### WORK REQUIRED
Across the whole listing, find how many lines contain "https", then write that number and nothing else.
Segment Start: DATA PROVIDED
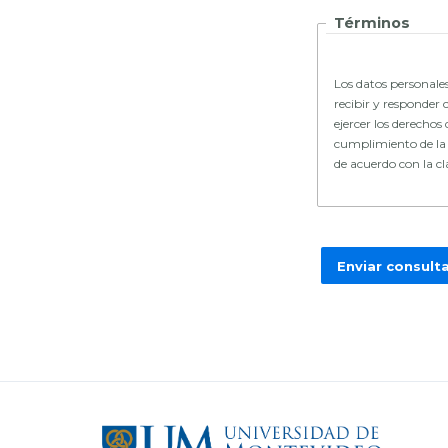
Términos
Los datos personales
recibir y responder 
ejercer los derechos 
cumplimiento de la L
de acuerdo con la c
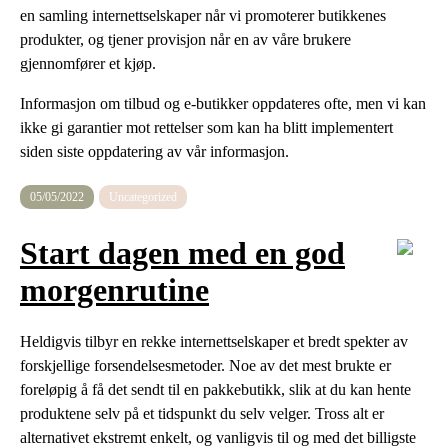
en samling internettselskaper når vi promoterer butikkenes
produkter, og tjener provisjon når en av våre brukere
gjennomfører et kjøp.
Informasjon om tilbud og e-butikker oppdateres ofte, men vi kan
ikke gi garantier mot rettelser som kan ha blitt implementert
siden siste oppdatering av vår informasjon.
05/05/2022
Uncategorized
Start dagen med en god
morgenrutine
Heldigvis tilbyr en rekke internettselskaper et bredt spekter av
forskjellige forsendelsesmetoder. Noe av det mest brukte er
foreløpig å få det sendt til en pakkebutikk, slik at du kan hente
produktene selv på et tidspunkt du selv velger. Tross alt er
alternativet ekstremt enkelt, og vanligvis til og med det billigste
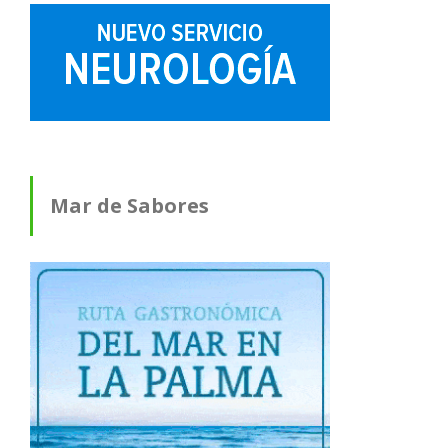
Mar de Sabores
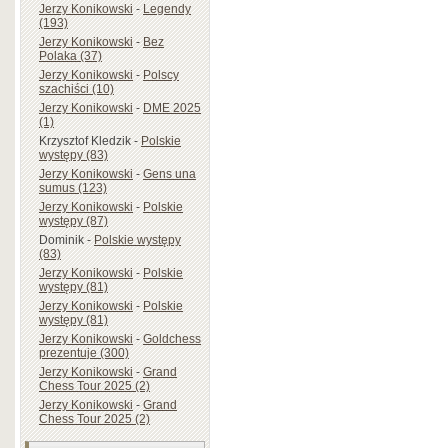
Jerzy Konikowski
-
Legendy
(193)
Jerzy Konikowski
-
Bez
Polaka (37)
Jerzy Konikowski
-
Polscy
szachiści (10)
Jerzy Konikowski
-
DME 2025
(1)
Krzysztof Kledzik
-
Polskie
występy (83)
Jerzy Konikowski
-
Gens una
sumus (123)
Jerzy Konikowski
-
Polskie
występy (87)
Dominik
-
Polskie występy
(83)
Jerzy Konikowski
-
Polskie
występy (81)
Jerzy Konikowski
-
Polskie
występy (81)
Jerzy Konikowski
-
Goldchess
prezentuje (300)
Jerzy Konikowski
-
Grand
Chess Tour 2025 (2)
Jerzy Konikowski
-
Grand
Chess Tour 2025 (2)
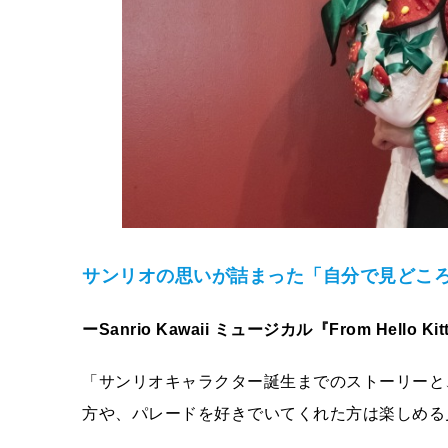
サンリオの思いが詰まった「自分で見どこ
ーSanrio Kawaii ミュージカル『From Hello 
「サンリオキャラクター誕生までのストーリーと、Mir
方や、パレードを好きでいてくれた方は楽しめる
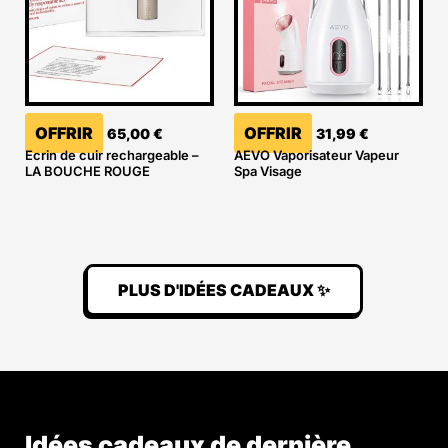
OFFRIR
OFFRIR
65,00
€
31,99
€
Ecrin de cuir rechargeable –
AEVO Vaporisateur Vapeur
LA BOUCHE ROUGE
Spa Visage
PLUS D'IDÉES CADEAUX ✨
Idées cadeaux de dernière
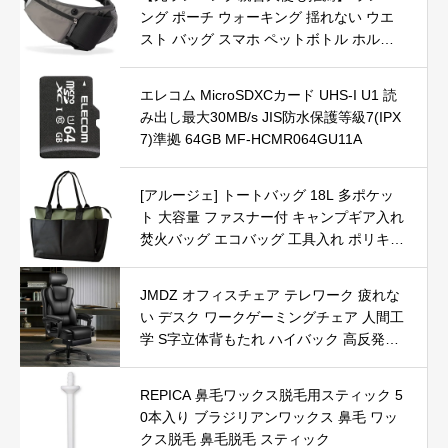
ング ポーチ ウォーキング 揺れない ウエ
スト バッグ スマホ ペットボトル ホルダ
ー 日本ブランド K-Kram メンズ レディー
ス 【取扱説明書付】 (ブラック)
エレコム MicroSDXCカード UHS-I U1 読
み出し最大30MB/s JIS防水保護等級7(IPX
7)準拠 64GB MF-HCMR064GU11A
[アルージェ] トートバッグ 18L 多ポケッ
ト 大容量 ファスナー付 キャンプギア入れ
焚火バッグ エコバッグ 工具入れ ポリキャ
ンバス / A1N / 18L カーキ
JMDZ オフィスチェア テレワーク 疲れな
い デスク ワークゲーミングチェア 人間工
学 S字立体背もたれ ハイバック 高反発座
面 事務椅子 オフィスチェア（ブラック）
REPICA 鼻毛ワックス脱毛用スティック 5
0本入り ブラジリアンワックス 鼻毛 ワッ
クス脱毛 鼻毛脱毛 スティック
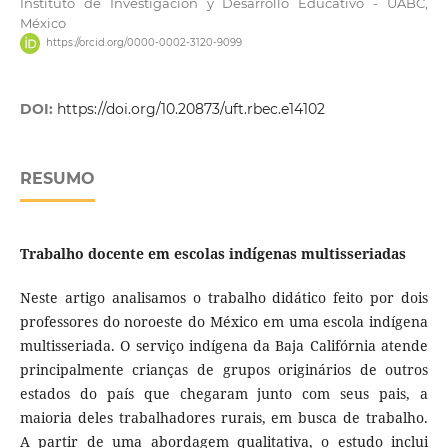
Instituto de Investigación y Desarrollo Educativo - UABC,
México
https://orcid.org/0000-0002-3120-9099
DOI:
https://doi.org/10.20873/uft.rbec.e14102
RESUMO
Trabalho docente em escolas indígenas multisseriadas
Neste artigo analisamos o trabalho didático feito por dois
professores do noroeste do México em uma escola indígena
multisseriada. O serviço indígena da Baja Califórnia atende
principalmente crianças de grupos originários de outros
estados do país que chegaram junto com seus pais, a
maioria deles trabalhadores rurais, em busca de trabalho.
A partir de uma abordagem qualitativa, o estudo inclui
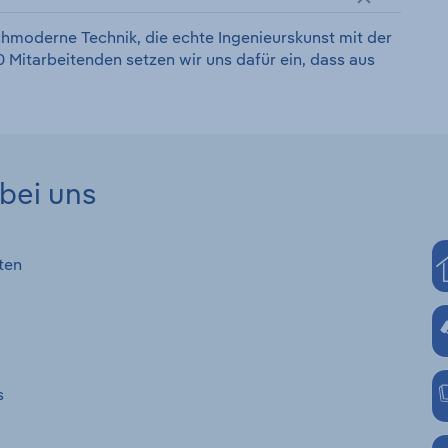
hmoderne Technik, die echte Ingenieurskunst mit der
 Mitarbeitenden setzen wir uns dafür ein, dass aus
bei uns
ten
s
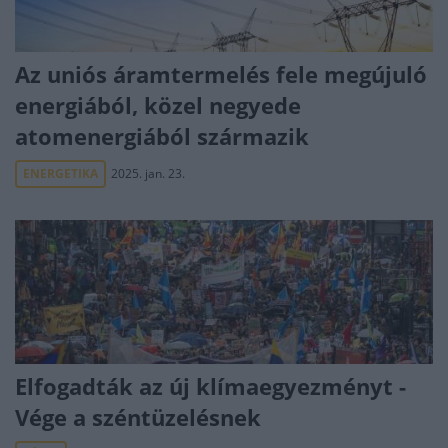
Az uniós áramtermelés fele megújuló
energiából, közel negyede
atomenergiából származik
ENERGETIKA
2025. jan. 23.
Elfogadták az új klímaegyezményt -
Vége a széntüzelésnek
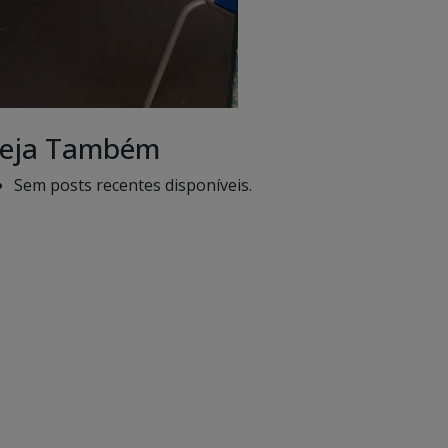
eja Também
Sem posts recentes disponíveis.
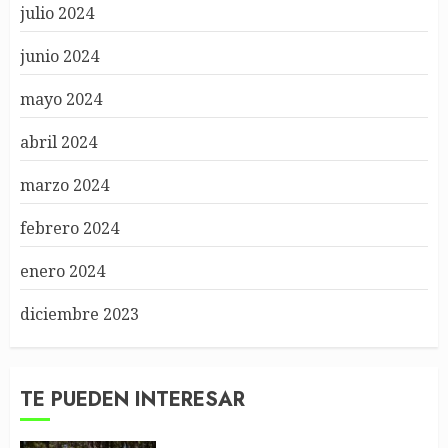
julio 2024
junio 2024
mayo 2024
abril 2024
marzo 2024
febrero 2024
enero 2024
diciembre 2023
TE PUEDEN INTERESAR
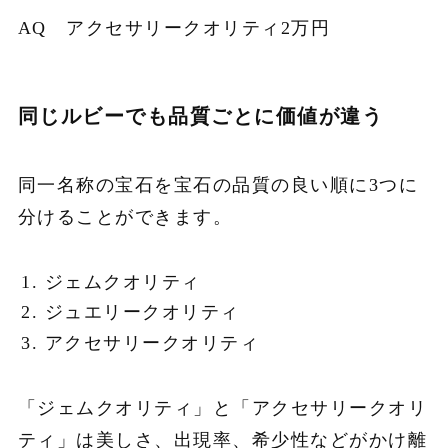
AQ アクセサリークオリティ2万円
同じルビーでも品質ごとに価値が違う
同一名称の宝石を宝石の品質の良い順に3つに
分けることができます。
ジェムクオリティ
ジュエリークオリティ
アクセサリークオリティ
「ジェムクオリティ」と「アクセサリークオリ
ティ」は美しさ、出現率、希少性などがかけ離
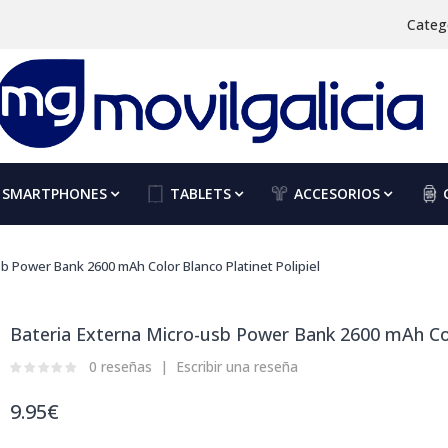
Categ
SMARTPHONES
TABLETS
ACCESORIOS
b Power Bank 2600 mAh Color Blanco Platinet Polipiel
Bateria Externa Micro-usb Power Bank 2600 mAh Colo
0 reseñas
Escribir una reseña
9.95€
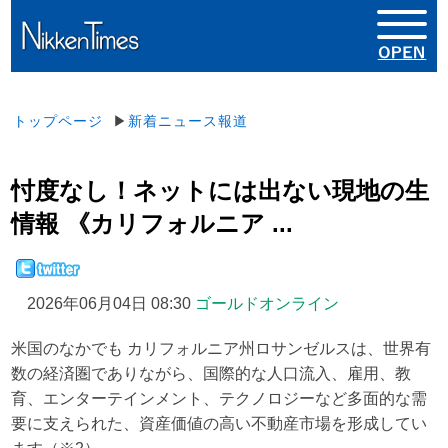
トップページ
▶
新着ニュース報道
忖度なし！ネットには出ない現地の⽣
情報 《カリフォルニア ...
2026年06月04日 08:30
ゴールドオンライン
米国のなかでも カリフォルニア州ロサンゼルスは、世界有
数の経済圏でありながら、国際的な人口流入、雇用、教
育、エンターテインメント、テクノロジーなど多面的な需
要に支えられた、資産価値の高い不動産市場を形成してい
Segment End: DATA PROVIDED
### SOLUTION TO THIS EXERCISE
2